Not sure how much of this is "unpopular" but here goes.
- As much as I dislike "sameface" and the Steven Universe art style that infects western animation currently, anime is also very samey, more so than most western animation. I think I would prefer sameface over the jagged, jarring style of a lot of today's anime.
- Seasons 1-5 of Adventure Time is the best for me. I lost interest in Season 6 because of how aimless the show seemed, and it honestly it got too "weird", even for myself. I enjoy a good story but I also don't like it when shows, like AT, decide to go HAM every single episode so missing one means you have to worry about story spoilers and being lost. I also think the show runners made everything about the show complicated for the sake of being more complicated (i.e. Gunther actually being a million year old demon or something. I don't hate it as a thing, per se, but I don't see why it was necessary).
- If Sanjay and Craig premiered in the 1990s, everyone would be heralding it as A Great 90s Nicktoon ™ along with Ren and Stimpy and all the other gross shows the 90s Kid Elite™ worship.
- That being said, if you ignore the gross out humor (which IIRC wasn't as prevalent early on) I found Sanjay and Craig quietly clever as a show. I think I may have liked it when I was younger because it was more realistic, when the current programming was saturated with fantasy stuff like SU.

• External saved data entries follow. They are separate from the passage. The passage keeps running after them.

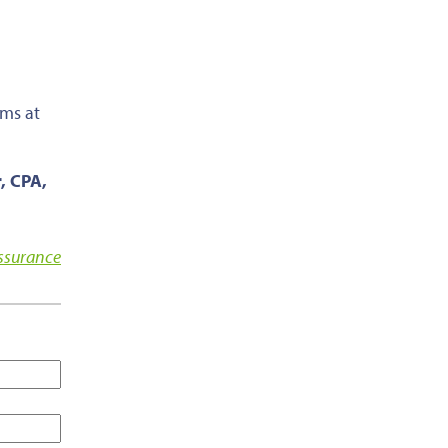
ems at
, CPA,
Assurance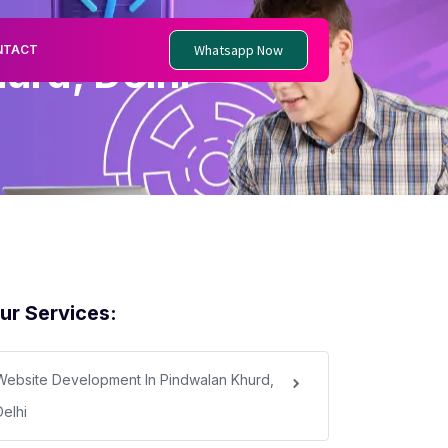
Whatsapp Now
NTACT
urd, Delhi
ur Services:
Website Development In Pindwalan Khurd,
Delhi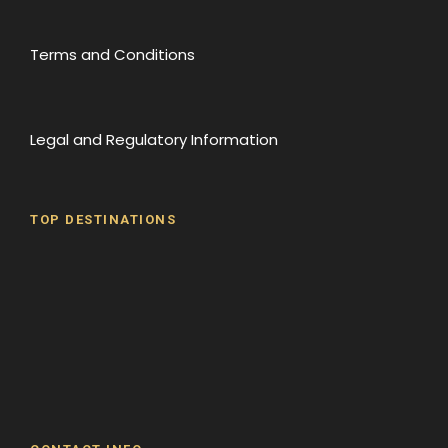
Terms and Conditions
Legal and Regulatory Information
TOP DESTINATIONS
Batumi
Borjomi
David Gareji Monastery
Gergeti Monastery
Gori
Historical Sites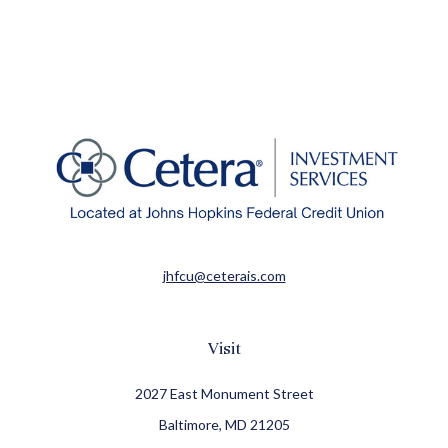
jhfcu@ceterais.com
Visit
2027 East Monument Street
Baltimore,
MD
21205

- The Loud House isn't that great. I think I like the concept better than the finished product. TLH is merely a piece of fool's gold in the pile of dirt that is most of Nick's current programming, so it looks better than it is; it's mediocre.
Let's be honest here, the Academy just doesn't give two shits about movies in general. Animation may get the short(est) end of the stick, but I doubt they give a shit about any of the other movies they nominate.
Remember, they nominated Avatar for Best Picture, and not many people look at it in a positive light these days.
Did cartoons really get worse, or did you just get older? What a coincidence, the golden age of animation always happens to coincide with sperg XYZ's childhood.
That sounds about right. At that point, you think you know everything there is to know, yet that's still not possible at that age, yet we like to think we had it all tied down.Well, it's like they say, the world was at its peak when you were 10 years old, after all...
I'd like to argue that it's a little of Column A, a little of Column B. Cartoons these days are undoubtedly of lower quality than those of the past, but that isn't to say those old shows aren't always as good as you think they were.Did cartoons really get worse, or did you just get older? What a coincidence, the golden age of animation always happens to coincide with sperg XYZ's childhood.